From top to bottom, restate the entries below word for word.

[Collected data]
[Start of section]

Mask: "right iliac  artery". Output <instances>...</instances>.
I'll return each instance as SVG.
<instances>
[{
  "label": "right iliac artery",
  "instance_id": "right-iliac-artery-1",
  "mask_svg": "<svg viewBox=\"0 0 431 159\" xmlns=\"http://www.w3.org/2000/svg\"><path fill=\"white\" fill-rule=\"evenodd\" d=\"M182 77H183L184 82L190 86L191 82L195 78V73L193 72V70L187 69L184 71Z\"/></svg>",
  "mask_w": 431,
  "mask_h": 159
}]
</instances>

[End of section]

» **PROBLEM SOLUTION**
Mask: "right iliac  artery". Output <instances>...</instances>.
I'll return each instance as SVG.
<instances>
[{
  "label": "right iliac artery",
  "instance_id": "right-iliac-artery-1",
  "mask_svg": "<svg viewBox=\"0 0 431 159\" xmlns=\"http://www.w3.org/2000/svg\"><path fill=\"white\" fill-rule=\"evenodd\" d=\"M182 77H183L184 82L190 86L191 82L195 78V73L193 72V70L187 69L184 71Z\"/></svg>",
  "mask_w": 431,
  "mask_h": 159
}]
</instances>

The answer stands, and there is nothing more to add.